I greatly enjoyed that line. It's be even more amusing if suddenly in this format Justice Thomas asked several questions. But still....
My question is will Thomas have to speak to waive his time?
heh
It will be assumed under longstanding precedent. And who would overturn precedent...
Thomas.
I know its a given that you're technically inept if you're a SC Justice but don't they all have underlings at their houses that could set up a video conference and manage it to where they can pretty much all act like they already do? No need for turns or anything.
I assume they have deliberately chosen not to use video because they don't want to create the possibility of the video being leaked, not because they don't know how to do it. (I would add that trying to watch 9 other speakers on a split screen is still a lot, although obviously it's easier than trying to do it over the phone.
Heck, they're not poor, they could set up 9 wide screen TVs, one for each other speaker.
No, I think you're right. They're just doing it in this awkward way to avoid creating a video record. Which is a really, really stupid reason to do it that way.
they could always leak the audio.
Brett,
Do you truly not understand that having SCOTUS hearings on video would mark the End of Civilization as We Know It?
What are you thinking?
I suspect televised oral arguments is one of those areas where we'd probably find plenty of left-right agreement here.
I think its fascinating how the change to electronic venue might influence what gets asked and by who.

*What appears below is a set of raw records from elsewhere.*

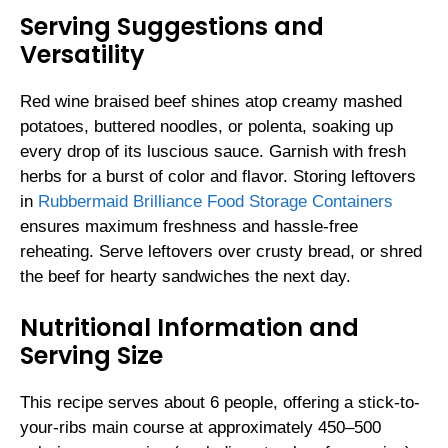
Serving Suggestions and
Versatility
Red wine braised beef shines atop creamy mashed
potatoes, buttered noodles, or polenta, soaking up
every drop of its luscious sauce. Garnish with fresh
herbs for a burst of color and flavor. Storing leftovers
in
Rubbermaid Brilliance Food Storage Containers
ensures maximum freshness and hassle-free
reheating. Serve leftovers over crusty bread, or shred
the beef for hearty sandwiches the next day.
Nutritional Information and
Serving Size
This recipe serves about 6 people, offering a stick-to-
your-ribs main course at approximately 450–500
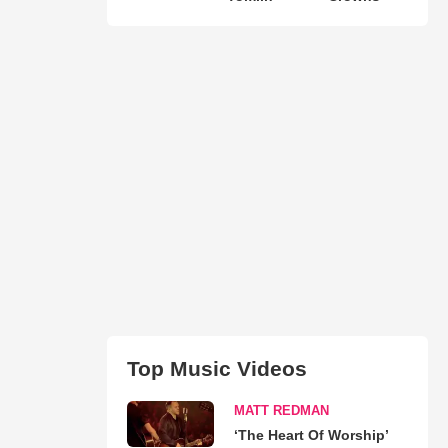
Top Music Videos
MATT REDMAN
‘The Heart Of Worship’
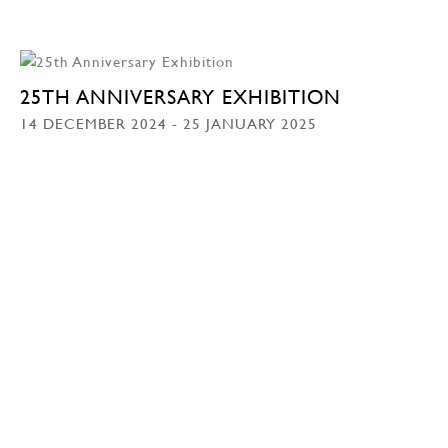
25TH ANNIVERSARY EXHIBITION
14 DECEMBER 2024 - 25 JANUARY 2025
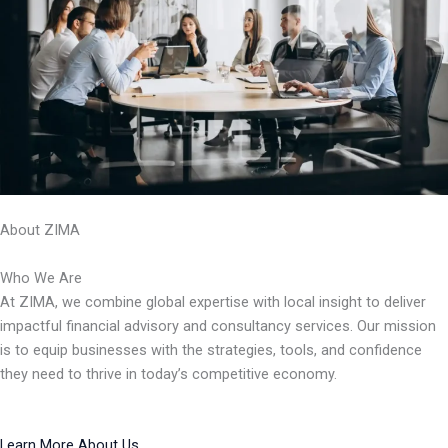
About ZIMA
Who We Are
At ZIMA, we combine global expertise with local insight to deliver
impactful financial advisory and consultancy services. Our mission
is to equip businesses with the strategies, tools, and confidence
they need to thrive in today’s competitive economy.
Learn More About Us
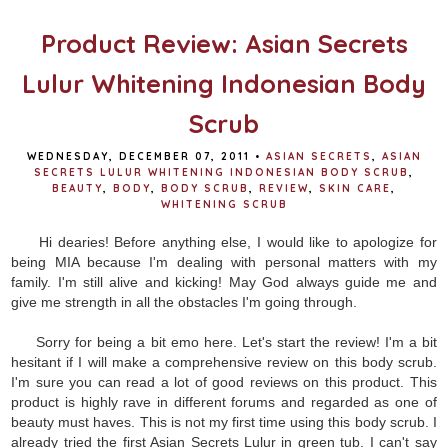
Product Review: Asian Secrets
Lulur Whitening Indonesian Body
Scrub
WEDNESDAY, DECEMBER 07, 2011
•
ASIAN SECRETS
,
ASIAN
SECRETS LULUR WHITENING INDONESIAN BODY SCRUB
,
BEAUTY
,
BODY
,
BODY SCRUB
,
REVIEW
,
SKIN CARE
,
WHITENING SCRUB
Hi dearies! Before anything else, I would like to apologize for
being MIA because I'm dealing with personal matters with my
family. I'm still alive and kicking! May God always guide me and
give me strength in all the obstacles I'm going through.
Sorry for being a bit emo here. Let's start the review! I'm a bit
hesitant if I will make a comprehensive review on this body scrub.
I'm sure you can read a lot of good reviews on this product. This
product is highly rave in different forums and regarded as one of
beauty must haves. This is not my first time using this body scrub. I
already tried the first Asian Secrets Lulur in green tub. I can't say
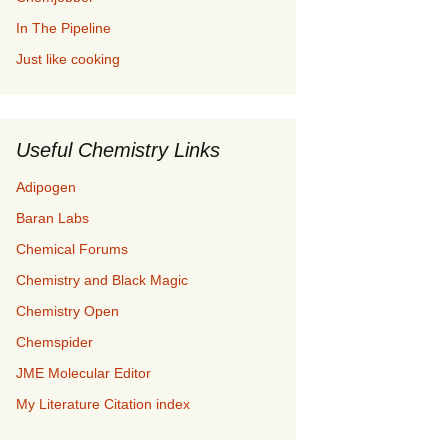
In The Pipeline
Just like cooking
Useful Chemistry Links
Adipogen
Baran Labs
Chemical Forums
Chemistry and Black Magic
Chemistry Open
Chemspider
JME Molecular Editor
My Literature Citation index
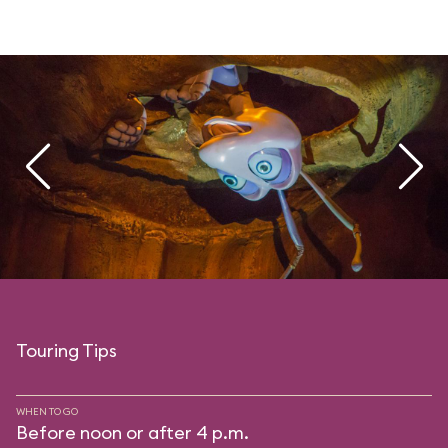
Touring Tips
WHEN TO GO
Before noon or after 4 p.m.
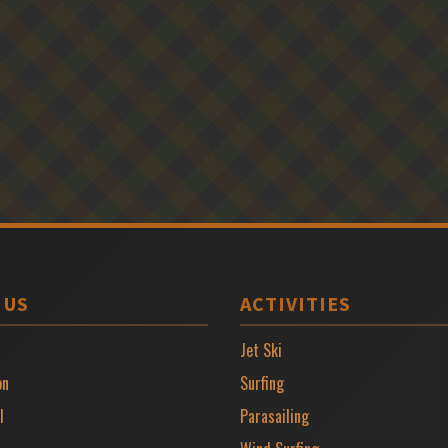
 US
ACTIVITIES
Jet Ski
on
Surfing
l
Parasailing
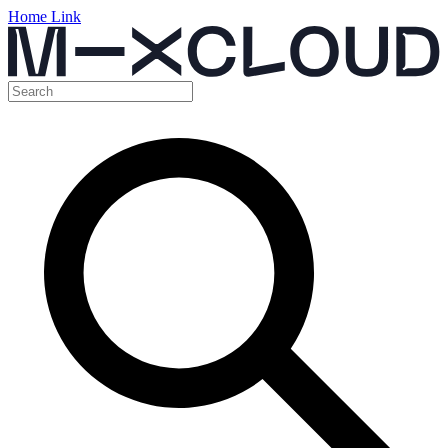
Home Link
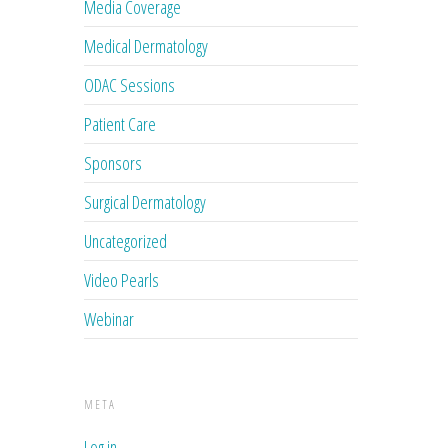
Media Coverage
Medical Dermatology
ODAC Sessions
Patient Care
Sponsors
Surgical Dermatology
Uncategorized
Video Pearls
Webinar
META
Log in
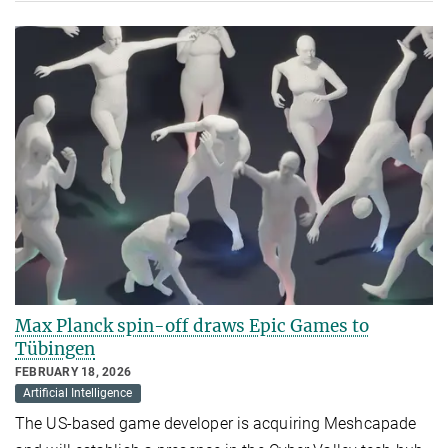
Max Planck spin-off draws Epic Games to
Tübingen
FEBRUARY 18, 2026
Artificial Intelligence
The US-based game developer is acquiring Meshcapade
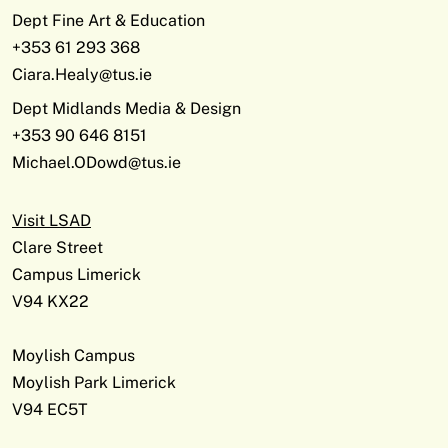
Dept Fine Art & Education
+353 61 293 368
Ciara.Healy@tus.ie
Dept Midlands Media & Design
+353 90 646 8151
Michael.ODowd@tus.ie
Visit LSAD
Clare Street
Campus Limerick
V94 KX22
Moylish Campus
Moylish Park Limerick
V94 EC5T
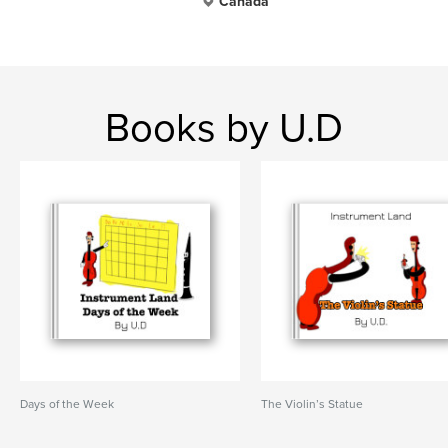
Canada
Books by U.D
Days of the Week
The Violin’s Statue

I listen to every oral argument audio when they are released (I do that at bedtime. The boring cases make great lullabies. The few exciting ones keep me awake for hours.) I'll listen to these telephonic arguments too and see if I can detect the change.

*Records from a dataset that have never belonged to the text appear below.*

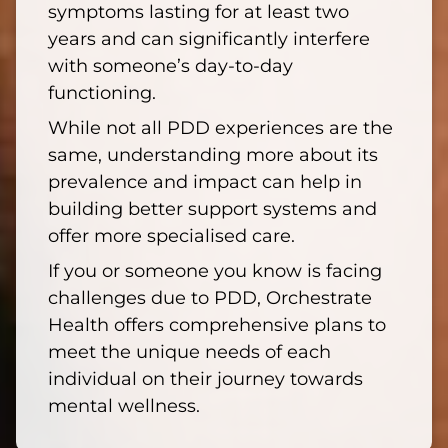
symptoms lasting for at least two
years and can significantly interfere
with someone’s day-to-day
functioning.
While not all PDD experiences are the
same, understanding more about its
prevalence and impact can help in
building better support systems and
offer more specialised care.
If you or someone you know is facing
challenges due to PDD, Orchestrate
Health offers comprehensive plans to
meet the unique needs of each
individual on their journey towards
mental wellness.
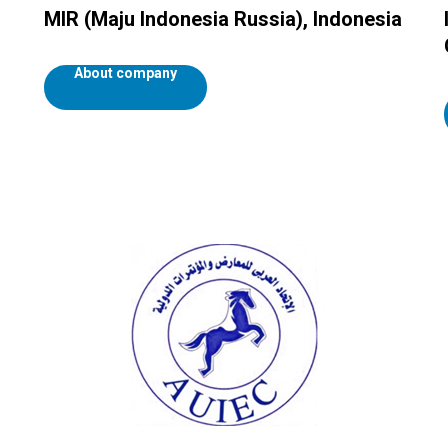
MIR (Maju Indonesia Russia), Indonesia
About company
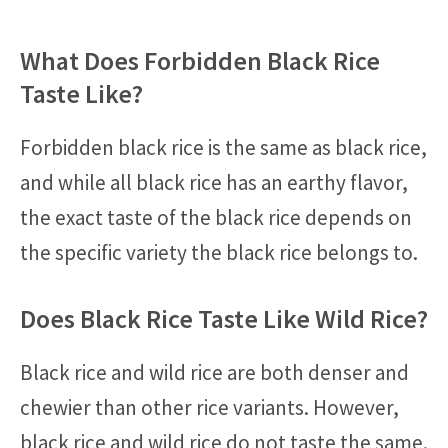
What Does Forbidden Black Rice
Taste Like?
Forbidden black rice is the same as black rice,
and while all black rice has an earthy flavor,
the exact taste of the black rice depends on
the specific variety the black rice belongs to.
Does Black Rice Taste Like Wild Rice?
Black rice and wild rice are both denser and
chewier than other rice variants. However,
black rice and wild rice do not taste the same.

"...then Justices Ginsburg, Breyer, Alito, Sotomayor, Kagan, Gorsuch, and Kagan."
Surely you mean Kavanaugh? Or does Kagan get to go twice?

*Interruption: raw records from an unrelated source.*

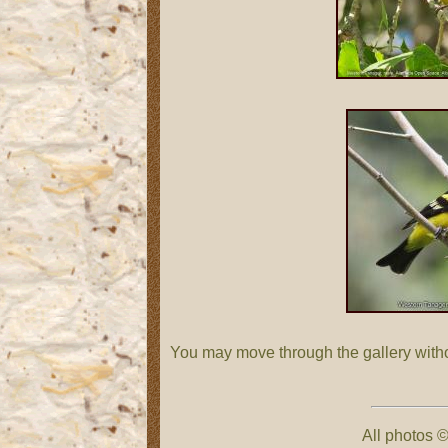
You may move through the gallery with
All photos ©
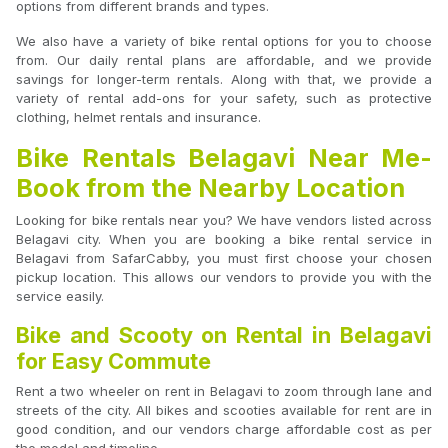
options from different brands and types.
We also have a variety of bike rental options for you to choose
from. Our daily rental plans are affordable, and we provide
savings for longer-term rentals. Along with that, we provide a
variety of rental add-ons for your safety, such as protective
clothing, helmet rentals and insurance.
Bike Rentals Belagavi Near Me-
Book from the Nearby Location
Looking for bike rentals near you? We have vendors listed across
Belagavi city. When you are booking a bike rental service in
Belagavi from SafarCabby, you must first choose your chosen
pickup location. This allows our vendors to provide you with the
service easily.
Bike and Scooty on Rental in Belagavi
for Easy Commute
Rent a two wheeler on rent in Belagavi to zoom through lane and
streets of the city. All bikes and scooties available for rent are in
good condition, and our vendors charge affordable cost as per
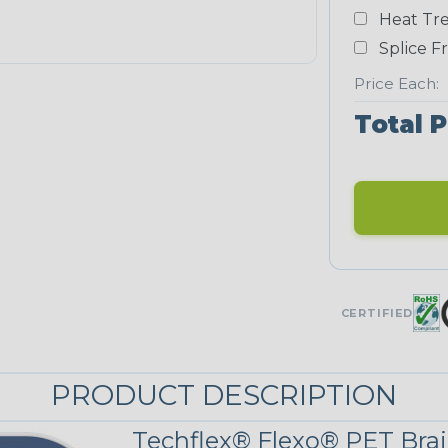
Yellow
Heat Tre
NEONS
Splice F
Price Each:
Neon Blue
Total P
Fluorescent
Neon Yellow
UNITRACE
CERTIFIED
UniTrace
Green
STRIPES
PRODUCT DESCRIPTION
Black/Neon
Techflex® Flexo® PET Brai
Green Spyder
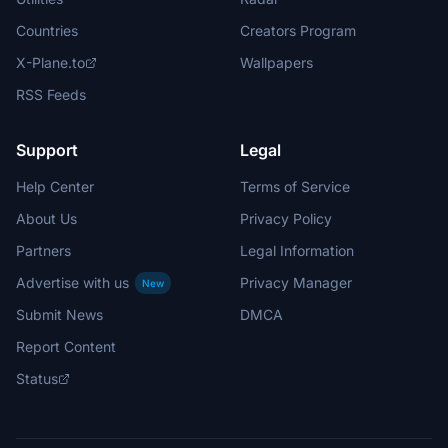
Countries
Creators Program
X-Plane.to
Wallpapers
RSS Feeds
Support
Legal
Help Center
Terms of Service
About Us
Privacy Policy
Partners
Legal Information
Advertise with us
Privacy Manager
New
Submit News
DMCA
Report Content
Status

She should. She asks some of the best questions.
(I reversed this sequencing in my first book Unprecedented; relying on incorrect information, I wrote that the junior justice speaks first.)
I was taught this as well -- and not by you.
Did it used to be that way?
I don't know about the Supreme Court, but in the Sanhedrin, the rule was that the judges spoke in decreasing order of seniority except in capital cases, where the order was reversed.
According to
The Brethren
, the practice used to be to speak in order of seniority (starting with the Chief Justice) and then for justices to announce their votes in the opposite order (starting with the most junior justice), but then the justices took to stating how they would vote during the speaking phase and hence the separate voting phase was omitted as an unnecessary formality. So the notion that the junior justice speaks first could have an incorrect conclusion derived from being told that (1) the junior justice votes first and (2) voting and speaking have been combined into a single step.
Two Justice Kagan's? One is enough, Professor. 🙂
first the Chief Justice speaks, then the senior associate Justice (Thomas), then Justices Ginsburg, Breyer, Alito, Sotomayor, Kagan, Gorsuch, and Kagan
Personally, I love Breyer's long hypotheticals. He often gets to the heart of the matter in a really practical way.
> Kagan, Gorsuch, and Kagan.
ITYM Justice Grover Cleveland.
What’s your favorite moment of S.C. oral argument? Mine is definitely the discussion of “orthogonal” from IIRC Bush v. Gore.
Burger telling Mel Nimmer not to say the f word in his Cohen v. California argument, and Nimmer immediately saying it anyway.
I personally hope the justices use their own version of Zoom backgrounds. I also really hope their proprietary system will not allow porn-bombing by hackers. Seeing porn in the background of a justice asking sober questions would be rather discordant. (Fill in obligatory Justice Thomas-porn joke here.)
Why wouldn’t the chief want to ask questions? If I know I’m the swing vote I’d want to do my best to reach the appropriate outcome and the best way I can do that is letting the advocates (and other justices) a sense of my mind so both sides can speak to my concerns.
Two hot takes: First, it upends the argument dynamics because the speaker is essentially finished at two minutes, since after the Chief finishes or abstains (courteously), the Court looks to the next Justice rather than the speaker's continuing to slog through the ground to be covered, as adjusted. Second, the setup as announced makes the event totally virtual, and they didn't really have to do that. As described, the court isn't sitting anywhere. (If everyone's virtual, presumably it sits with the Chief Justice of the United States, and is called to order in his chambers by the Marshall, the others connecting by telephone, but it couldn't hurt to have him and perhaps even one or two others actually in the chamber.)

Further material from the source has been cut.